Is Emma Raducanu back to her best? That is the question fans are wondering after comprehensive wins over Serena Williams and Victoria Azarenka at the Western and Southern Open this week.
True, Williams and Azarenka were shadows of their former selves, but there were signs that Raducanu is edging closer to the level displayed on her extraordinary run to the US Open title nearly 12 months ago.
We will get a much better assessment of where the British No 1's game is at when she faces world No 8 Jessica Pegula on Thursday night for a place in the quarter-finals.
Here's how Raducanu's game has come alive on the hard courts of America.
Raducanu won the US Open without dropping a set. That only happens when your serve is firing on all cylinders, and at Wimbledon this year it certainly wasn't.
At the All England Club, amid back-related issues, Raducanu's serve let her down badly. In her defeat to Caroline Garcia in the second round, Raducanu failed to hit an ace, hit three double faults, won just 19 of 42 points on her first serve (45 per cent) and her average first serve speed was 154 km/h, 17km/h slower than the Frenchwoman.
But against Azarenka on Wednesday, she had great rhythm and timing on serve and it was reflected in the numbers: five aces, 74 per cent of first serves in, 61 per cent of points won on the second serve and all three break points saved.
The numbers were similarly impressive against Williams: no double faults, nearly 76 per cent of points won on serve and five aces.
Against Williams, Raducanu looked to be serving from a slightly wider angle than she has done previously:
And despite not possessing a huge serve, Raducanu's accuracy was on point and it paid dividends on multiple occasions against Williams, like on match point when she stretched the American wide and earned the error:
Another telltale sign that Raducanu's confidence is high is when she is able to go on lengthy streaks, taking the match away from her opponent.
Momentum is a vital weapon in tennis and from holding serve to win the first set against Williams 6-4 and Azarenka holding serve at 4-1 in the second set, Raducanu won seventeen games in a row.
This echoes some of the streaks she went on in New York last year: five games in a row against Maria Sakkari in the semis, nine against Shelby Rogers in the fourth round and 11 against Sara Sorribes Tormo in the third round.
After Williams had got one of the breaks back, the pressure was on Raducanu as she served at 4-3. But she was nerveless, as shown at 30-0, playing smartly and using the serve out wide to open up the court:
Raducanu then hits a forehand behind Williams, forcing her into an awkward slice forehand, which lands just past the service line:
And that allows Raducanu to step in and send Williams in the wrong direction with a forehand winner:
Points like that demonstrate how Raducanu is at her best when she is on the baseline, dictating the rally. When she gets on a roll, she is difficult to stop.
Faith in her forehand
With the ups and downs of a first year on the tour, numerous coaching changes and injuries, it should come as no surprise that Raducanu's level has fluctuated wildly.

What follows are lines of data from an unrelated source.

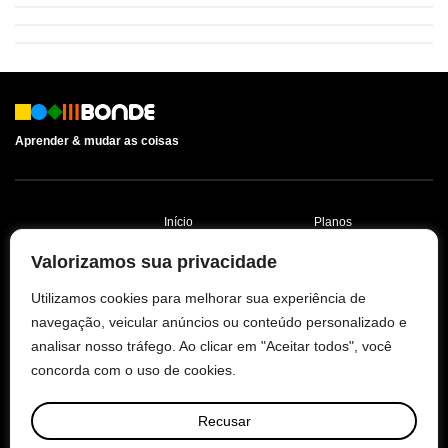
Aprender & mudar as coisas
Início
Planos
Aprender
Contato
Valorizamos sua privacidade
Agir
Política de
Utilizamos cookies para melhorar sua experiência de
Privacidade
navegação, veicular anúncios ou conteúdo personalizado e
Sobre
analisar nosso tráfego. Ao clicar em "Aceitar todos", você
Termos e Condições
concorda com o uso de cookies.
Recusar
© 2026 BONDE.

Speaking after her win over Azarenka, Raducanu admitted that not swinging freely enough had added tension to her tennis.
“I think I have tried a lot of things, and this year I have lost a lot of matches from leading situations and probably just played too tense,” she said.
“I think that I just need to swing, and I just said that these two tournaments, or this tournament especially, I’m just going to swing freely and take that and see what happens.”
This free-swinging approach has been of greatest benefit to her forehand. All year it has been inconsistent and unreliable, especially in key moments. But in the week or so between the defeat to Camila Giorgi in Montreal and the victory over Williams in Cincinnati, Raducanu has clearly been putting in the work on the practice courts with Dmitry Tursunov.
Williams and Azarenka possess two of the biggest forehands the sport has seen but Raducanu was not afraid to go toe-to-toe with them, believing that her technique would withstand the power.
And when the time came to go on the attack, Raducanu never hesitated, pushing them deep, stepping in on the short ball and finishing with winners.
As Azarenka threatened a comeback by earning two break points when Raducanu was serving for the match at 5-2, the Bromley teen hit a timely first serve and put Azarenka in a neutral position with a slice backhand. As shown below, with time on the ball, Raducanu (top) moves forward with complete trust in her forehand:
Then the Briton rifles a deep forehand into the corner, past the despairing Azarenka. Textbook stuff.
All roads lead to Flushing Meadows for Raducanu now, with every minute she can spend on the match court valuable.
It has been a troubled debut season on the WTA Tour for the 19-year-old but given her inexperience at the highest level, that is no great surpirse. Regardless of how she performs at the US Open, which starts in less than a fortnight, there are signs that on hard courts in particular, Raducanu will always pose a threat.